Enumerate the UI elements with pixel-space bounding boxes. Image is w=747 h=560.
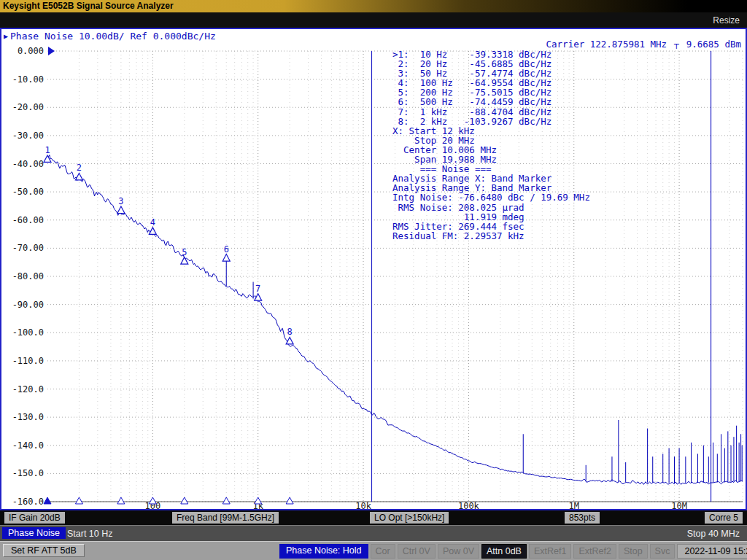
trace-header: ▶ Phase Noise 10.00dB/ Ref 0.000dBc/Hz bbox=[4, 31, 216, 42]
marker-7-label: 7 bbox=[255, 284, 260, 294]
svg-text:-140.0: -140.0 bbox=[12, 440, 44, 451]
sweep-stop-readout: Stop 40 MHz bbox=[687, 529, 740, 539]
freq-band-setting: Freq Band [99M-1.5GHz] bbox=[172, 512, 279, 524]
status-bar: Set RF ATT 5dB Phase Noise: Hold CorCtrl… bbox=[0, 541, 747, 560]
phase-noise-trace-window: 0.000-10.00-20.00-30.00-40.00-50.00-60.0… bbox=[0, 28, 747, 510]
marker-2-triangle-icon[interactable] bbox=[75, 173, 82, 180]
if-gain-setting: IF Gain 20dB bbox=[4, 512, 65, 524]
marker-7-triangle-icon[interactable] bbox=[255, 294, 262, 301]
level-marker-icon: ┬ bbox=[674, 39, 679, 49]
resize-button[interactable]: Resize bbox=[713, 15, 740, 26]
svg-text:-120.0: -120.0 bbox=[12, 384, 44, 394]
marker-8-label: 8 bbox=[287, 327, 293, 337]
active-window-frame bbox=[1, 28, 746, 510]
svg-text:10k: 10k bbox=[355, 501, 371, 510]
sweep-range-bar: Phase Noise Start 10 Hz Stop 40 MHz bbox=[0, 525, 747, 541]
marker-table: >1: 10 Hz -39.3318 dBc/Hz 2: 20 Hz -45.6… bbox=[392, 50, 590, 241]
indicator-extref1: ExtRef1 bbox=[529, 544, 571, 559]
svg-text:1M: 1M bbox=[569, 501, 579, 510]
marker-2-label: 2 bbox=[77, 163, 82, 173]
svg-text:-110.0: -110.0 bbox=[12, 356, 44, 366]
marker-6-axis-triangle-icon bbox=[222, 497, 230, 504]
active-trace-pointer-icon: ▶ bbox=[4, 31, 8, 41]
indicator-ctrl-0v: Ctrl 0V bbox=[398, 544, 436, 559]
status-indicator-group: Phase Noise: Hold CorCtrl 0VPow 0VAttn 0… bbox=[279, 544, 744, 559]
marker-6-triangle-icon[interactable] bbox=[222, 254, 230, 262]
indicator-list: CorCtrl 0VPow 0VAttn 0dBExtRef1ExtRef2St… bbox=[371, 544, 676, 559]
svg-text:-60.00: -60.00 bbox=[12, 215, 44, 225]
app-title: Keysight E5052B Signal Source Analyzer bbox=[3, 1, 174, 11]
svg-text:-70.00: -70.00 bbox=[12, 243, 44, 253]
svg-text:-150.0: -150.0 bbox=[12, 468, 44, 478]
svg-text:-100.0: -100.0 bbox=[12, 327, 44, 338]
sweep-start-readout: Start 10 Hz bbox=[67, 529, 113, 539]
marker-3-axis-triangle-icon bbox=[117, 497, 125, 504]
indicator-stop: Stop bbox=[619, 544, 648, 559]
marker-1-label: 1 bbox=[44, 145, 50, 155]
carrier-frequency: Carrier 122.875981 MHz bbox=[546, 39, 667, 50]
indicator-cor: Cor bbox=[371, 544, 395, 559]
marker-5-triangle-icon[interactable] bbox=[181, 257, 188, 265]
marker-5-axis-triangle-icon bbox=[181, 497, 188, 504]
svg-text:-40.00: -40.00 bbox=[12, 159, 44, 169]
svg-text:-160.0: -160.0 bbox=[12, 497, 44, 507]
y-axis-labels: 0.000-10.00-20.00-30.00-40.00-50.00-60.0… bbox=[12, 46, 44, 507]
datetime-readout: 2022-11-09 15:24 bbox=[677, 544, 747, 559]
carrier-power: 9.6685 dBm bbox=[686, 39, 741, 50]
indicator-svc: Svc bbox=[650, 544, 676, 559]
measurement-status: Phase Noise: Hold bbox=[279, 544, 368, 559]
sweep-points-setting: 853pts bbox=[565, 512, 600, 524]
indicator-pow-0v: Pow 0V bbox=[438, 544, 479, 559]
marker-1-axis-triangle-icon bbox=[44, 497, 51, 504]
marker-2-axis-triangle-icon bbox=[75, 497, 82, 504]
instrument-screen: Keysight E5052B Signal Source Analyzer R… bbox=[0, 0, 747, 560]
svg-text:-50.00: -50.00 bbox=[12, 187, 44, 197]
svg-text:-30.00: -30.00 bbox=[12, 131, 44, 141]
indicator-extref2: ExtRef2 bbox=[573, 544, 616, 559]
correlation-setting: Corre 5 bbox=[705, 512, 743, 524]
marker-8-triangle-icon[interactable] bbox=[286, 337, 293, 344]
phase-noise-plot[interactable]: 0.000-10.00-20.00-30.00-40.00-50.00-60.0… bbox=[0, 28, 747, 510]
marker-3-label: 3 bbox=[118, 196, 123, 206]
svg-text:0.000: 0.000 bbox=[18, 46, 44, 56]
svg-text:-90.00: -90.00 bbox=[12, 300, 44, 310]
reference-level-pointer-icon bbox=[48, 47, 55, 55]
svg-text:-20.00: -20.00 bbox=[12, 102, 44, 112]
measurement-settings-bar: IF Gain 20dB Freq Band [99M-1.5GHz] LO O… bbox=[0, 510, 747, 525]
marker-4-triangle-icon[interactable] bbox=[149, 228, 156, 235]
marker-4-label: 4 bbox=[150, 217, 155, 228]
svg-text:-80.00: -80.00 bbox=[12, 271, 44, 281]
title-bar: Keysight E5052B Signal Source Analyzer bbox=[0, 0, 747, 12]
indicator-attn-0db: Attn 0dB bbox=[481, 544, 527, 559]
svg-text:100k: 100k bbox=[458, 501, 480, 510]
markers[interactable]: 12345678 bbox=[44, 145, 293, 504]
lo-optimization-setting: LO Opt [>150kHz] bbox=[370, 512, 449, 524]
marker-3-triangle-icon[interactable] bbox=[117, 206, 125, 214]
marker-6-label: 6 bbox=[224, 244, 229, 254]
marker-8-axis-triangle-icon bbox=[286, 497, 293, 504]
svg-text:-10.00: -10.00 bbox=[12, 74, 44, 85]
measurement-mode-tab[interactable]: Phase Noise bbox=[2, 527, 66, 539]
trace-scale-label: Phase Noise 10.00dB/ Ref 0.000dBc/Hz bbox=[10, 31, 216, 42]
svg-text:10M: 10M bbox=[671, 501, 687, 510]
svg-text:-130.0: -130.0 bbox=[12, 412, 44, 422]
marker-5-label: 5 bbox=[182, 247, 187, 257]
menu-strip: Resize bbox=[0, 12, 747, 28]
instrument-message: Set RF ATT 5dB bbox=[3, 544, 85, 557]
carrier-readout: Carrier 122.875981 MHz ┬ 9.6685 dBm bbox=[546, 39, 741, 50]
spur-lines bbox=[226, 260, 742, 483]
···
- _Prompt_:
Go through the records line by line, and copy each line that holds the string "measurement".

- _Answer box_:
measurement-status: Phase Noise: Hold bbox=[279, 544, 368, 559]
measurement-settings-bar: IF Gain 20dB Freq Band [99M-1.5GHz] LO O… bbox=[0, 510, 747, 525]
measurement-mode-tab[interactable]: Phase Noise bbox=[2, 527, 66, 539]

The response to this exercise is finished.